Write out the listing below character for character, though without its pictures.
━━━━━ Excerpted data ━━━━━
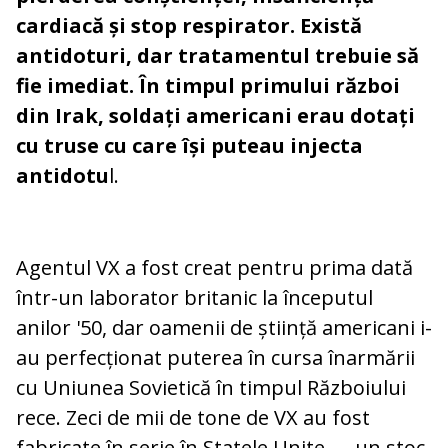
cardiacă și stop respirator. Există
antidoturi, dar tratamentul trebuie să
fie imediat. În timpul primului război
din Irak, soldați americani erau dotați
cu truse cu care își puteau injecta
antidotu
l.
Agentul VX a fost creat pentru prima dată
într-un laborator britanic la începutul
anilor '50, dar oamenii de știință americani i-
au perfecționat puterea în cursa înarmării
cu Uniunea Sovietică în timpul Războiului
rece. Zeci de mii de tone de VX au fost
fabricate în serie în Statele Unite — un stoc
━━━━━
◆ Expected output:
cardiacă și stop respirator. Există
antidoturi, dar tratamentul trebuie să
fie imediat. În timpul primului război
din Irak, soldați americani erau dotați
cu truse cu care își puteau injecta
antidotu
l.
Agentul VX a fost creat pentru prima dată
într-un laborator britanic la începutul
anilor '50, dar oamenii de știință americani i-
au perfecționat puterea în cursa înarmării
cu Uniunea Sovietică în timpul Războiului
rece. Zeci de mii de tone de VX au fost
fabricate în serie în Statele Unite — un stoc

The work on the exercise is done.